Whore jokes
When I die, I want my body to be cremated.
And fucked! Fucked really hard, papí!! Like a real whore!! Like a real tramp!! Stuff your entire cock in there!!! Uhh!! Uhh!!
Las Vegas has a new 550-foot-tall Ferris wheel, hoping to gain tourists.
What’s already gaining “tourists”? Whores.
Words that have "ho" in them:
Thot
Whore
Asshole
Horrible
Horena (my ex gf)
What do you call a whore with a runny nose?
...Full!
What do condoms and whores have in common?
Answer: There is a lot that comes in every box.
What is the difference between whores and nuns?
Nuns usually discover their own chosen vocation. Whores usually have their vocation chosen by pimps.

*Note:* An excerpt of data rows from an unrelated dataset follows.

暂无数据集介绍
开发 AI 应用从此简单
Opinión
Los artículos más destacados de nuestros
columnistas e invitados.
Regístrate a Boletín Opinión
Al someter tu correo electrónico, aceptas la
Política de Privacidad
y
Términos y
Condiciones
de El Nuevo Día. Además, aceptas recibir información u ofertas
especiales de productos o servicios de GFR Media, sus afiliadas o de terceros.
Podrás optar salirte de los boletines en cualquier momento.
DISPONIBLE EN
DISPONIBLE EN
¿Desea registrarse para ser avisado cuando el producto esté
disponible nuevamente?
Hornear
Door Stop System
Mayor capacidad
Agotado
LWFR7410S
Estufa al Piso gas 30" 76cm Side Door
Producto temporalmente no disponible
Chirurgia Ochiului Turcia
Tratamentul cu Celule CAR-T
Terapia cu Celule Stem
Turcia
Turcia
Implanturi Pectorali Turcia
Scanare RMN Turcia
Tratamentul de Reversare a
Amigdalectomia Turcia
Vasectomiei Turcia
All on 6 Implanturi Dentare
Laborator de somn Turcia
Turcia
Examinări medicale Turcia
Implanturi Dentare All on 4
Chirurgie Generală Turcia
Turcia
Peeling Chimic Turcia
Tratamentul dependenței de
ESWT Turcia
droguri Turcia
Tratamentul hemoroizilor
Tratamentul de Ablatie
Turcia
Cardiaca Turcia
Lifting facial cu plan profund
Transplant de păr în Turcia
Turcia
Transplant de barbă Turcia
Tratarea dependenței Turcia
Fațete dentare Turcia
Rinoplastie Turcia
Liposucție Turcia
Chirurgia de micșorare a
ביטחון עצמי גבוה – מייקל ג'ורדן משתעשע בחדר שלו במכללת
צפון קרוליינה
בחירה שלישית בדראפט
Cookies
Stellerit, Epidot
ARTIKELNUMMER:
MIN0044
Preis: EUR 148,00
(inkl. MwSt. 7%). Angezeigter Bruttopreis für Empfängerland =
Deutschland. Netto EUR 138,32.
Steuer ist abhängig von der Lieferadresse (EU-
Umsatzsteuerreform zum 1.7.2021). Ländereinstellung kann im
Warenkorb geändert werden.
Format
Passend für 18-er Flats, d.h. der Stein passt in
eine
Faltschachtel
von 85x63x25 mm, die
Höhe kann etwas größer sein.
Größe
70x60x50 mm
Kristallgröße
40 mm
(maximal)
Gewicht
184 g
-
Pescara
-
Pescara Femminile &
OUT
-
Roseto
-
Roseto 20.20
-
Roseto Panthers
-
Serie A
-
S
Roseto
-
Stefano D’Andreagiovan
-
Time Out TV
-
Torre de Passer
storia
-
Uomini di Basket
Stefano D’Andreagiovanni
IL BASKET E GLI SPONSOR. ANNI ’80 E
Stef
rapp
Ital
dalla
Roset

symple: Why did you include me in this fuckery?
symple: And why the fuck am I the profile picture?
angela: Because you are the thot of the group.
symple: Well it takes one to know one.
symple: Aren't Thot jokes just "whore'able?"
angela: FUCK OFF!
Girls are whores.
Daddy bear said, "Somebody's been sleeping in my bed!"
Mummy bear said, "It was probably your whore, Linda!"
Q: What did the sign say on the whore house?
A: Beat it, we're closed.
Who are the fastest readers?
911 victims, they went through 72 stories in less than 10 seconds.
What goes in soft and comes out hard?
Gum, you whore!
What is the difference between a whore and an onion?
You don't cry when you chop a whore.